Em seu despacho, Dino expediu ordem para que a Secretaria de Segurança Pública de São Paulo envie à Polícia Federal (PF) a íntegra do material bruto extraído dos celulares dos investigados. Os aparelhos haviam sido apreendidos em junho pela Polícia Civil paulista, que ficou encarregada da perícia inicial dos dados.
Para fundamentar a liberação do sigilo, o magistrado citou um precedente recente do ministro André Mendonça, que no início de setembro retirou a restrição de sigilo de diálogos entre o ministro Alexandre de Moraes e o ex-banqueiro Daniel Vorcaro. Dino argumentou a existência de uma mudança jurisprudencial na Corte, defendendo a aplicação do princípio da colegialidade e o tratamento isonômico a todos os investigados.
A partir do posicionamento firmado pelo relator, a apuração passa a ter ampla publicidade, incluindo a exposição de nomes, relatórios financeiros, movimentações de contas e fundos, além de trocas de mensagens via WhatsApp e outros elementos colhidos pelos investigadores.
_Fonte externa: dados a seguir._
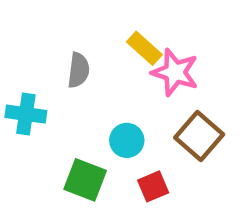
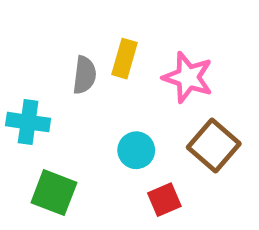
yellow rectangle: (144, 48) -> (124, 59), moved, turned 64
green square: (85, 180) -> (54, 193), moved

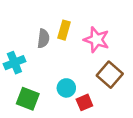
cyan cross: (28, 122) -> (14, 63), turned -30
cyan circle: (136, 150) -> (66, 88), moved

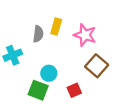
cyan circle: (66, 88) -> (49, 73), moved
green square: (28, 99) -> (38, 90), moved

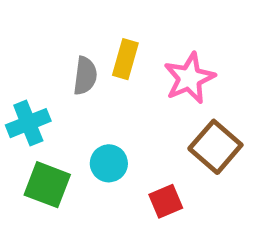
pink star: (85, 35) -> (189, 78), turned 30
green square: (38, 90) -> (47, 185), moved

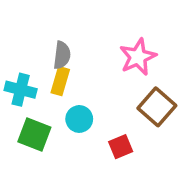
yellow rectangle: (125, 59) -> (60, 81), moved
cyan cross: (28, 123) -> (21, 90), turned 36

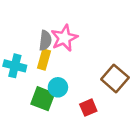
pink star: (138, 57) -> (64, 38), moved
green square: (34, 135) -> (43, 99), moved

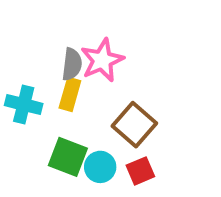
brown square: (115, 78) -> (134, 125), moved
cyan circle: (58, 87) -> (100, 167), moved

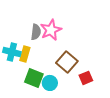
yellow rectangle: (70, 94) -> (25, 54), moved
red square: (140, 171) -> (86, 78), moved

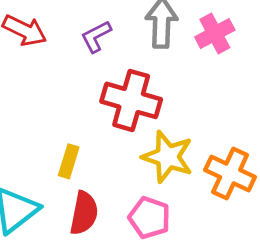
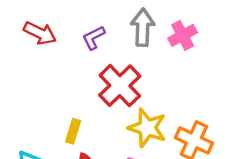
red cross: (131, 100) -> (120, 86), turned 30

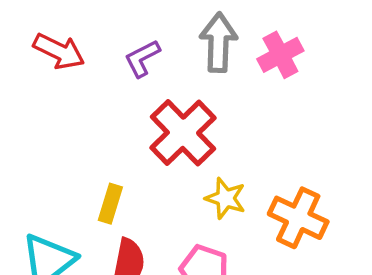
yellow star: (147, 128) -> (226, 198), size x0.7

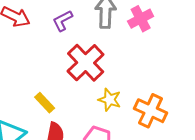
yellow rectangle: (110, 204) -> (45, 103), turned -60

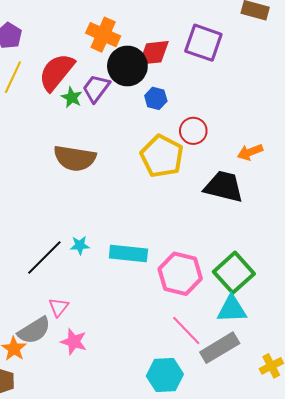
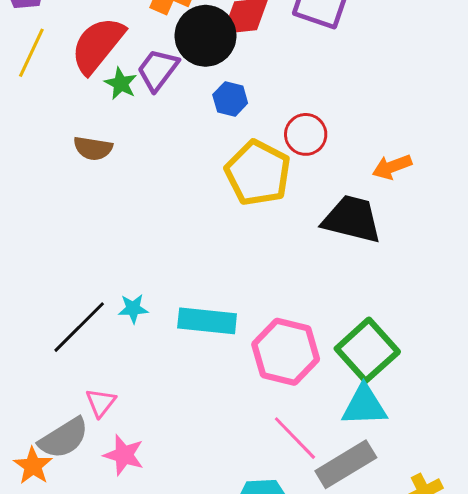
blue hexagon: (156, 98) -> (230, 99), moved
brown semicircle: (75, 158) -> (93, 148), moved, size x0.6

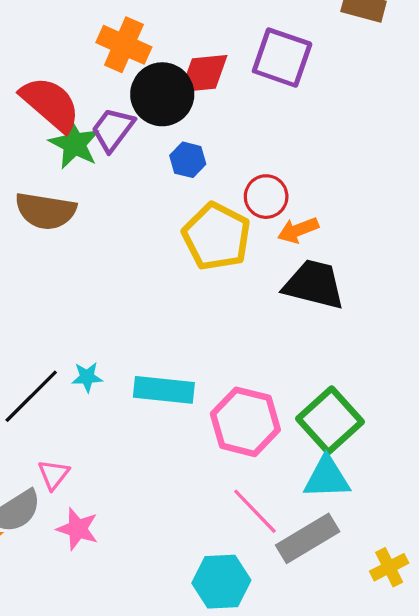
red semicircle: (98, 45) -> (50, 104), turned 92
green star: (121, 84) -> (74, 144), size x1.5
brown semicircle: (93, 148) -> (46, 211), size x1.5
orange arrow: (392, 167) -> (298, 230), moved

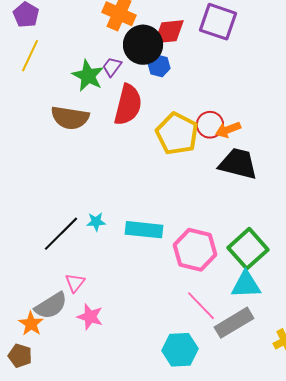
red semicircle: (50, 104) -> (128, 105), moved, turned 63
purple trapezoid: (113, 129) -> (112, 67), size x0.7
blue hexagon: (188, 160) -> (159, 66), moved
red circle: (266, 197) -> (210, 125), moved

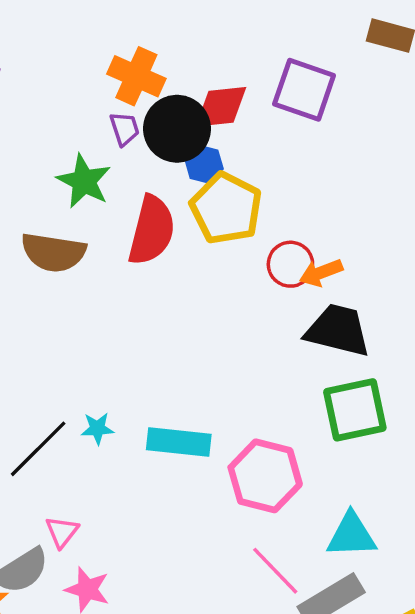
purple trapezoid: (112, 67) -> (125, 129), moved, turned 125
yellow pentagon: (177, 134) -> (226, 208), moved
green square: (248, 249) -> (355, 410), moved, turned 30

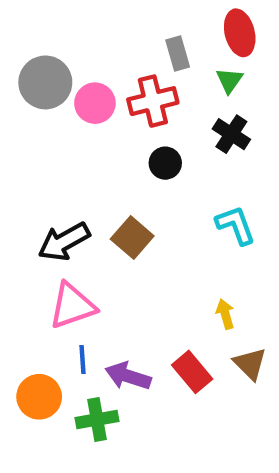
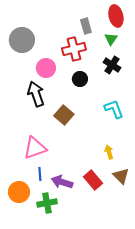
pink circle: (95, 103) -> (46, 68), moved
black arrow: (64, 242) -> (36, 94), moved, turned 100

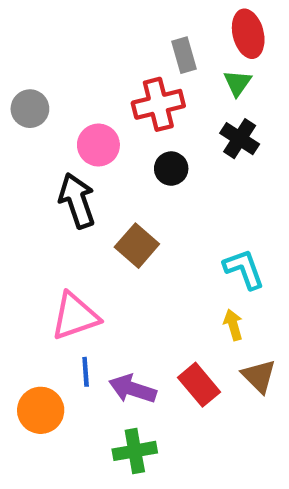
gray circle: (22, 40) -> (30, 109), moved, size x0.7
cyan L-shape: (114, 109) -> (244, 269), moved
green cross: (47, 203) -> (135, 451), moved

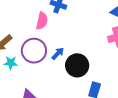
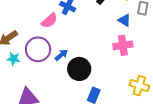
pink semicircle: (42, 21) -> (49, 21), turned 30

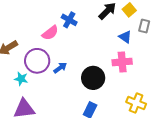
cyan star: (14, 59) -> (21, 79), moved
black circle: (79, 69) -> (93, 78), moved

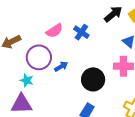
blue cross: (69, 20) -> (81, 32), moved
cyan star: (21, 79) -> (27, 80), moved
O processo está relacionado à Operação Make Up, autorizada por Dino, na qual agentes da PF cumpriram 49 mandados de busca e apreensão nos estados de São Paulo, Rio de Janeiro e Ceará, além do Distrito Federal. Os principais alvos da investida foram o deputado federal Mário Frias — ex-secretário especial de Cultura e corroteirista do longa — e a empresária Karina Gama.
O inquérito foi instaurado com base em auditorias da Controladoria-Geral da União (CGU), que apontaram irregularidades no repasse de R$ 2 milhões em emendas de Frias para o Instituto Conhecer Brasil (ICB) e a Academia Nacional de Cultura (ANC). A CGU identificou que recursos voltados a projetos sociais esportivos em Pirassununga (SP) não tiveram execução comprovada e, segundo a PF, teriam sido direcionados à produção cinematográfica.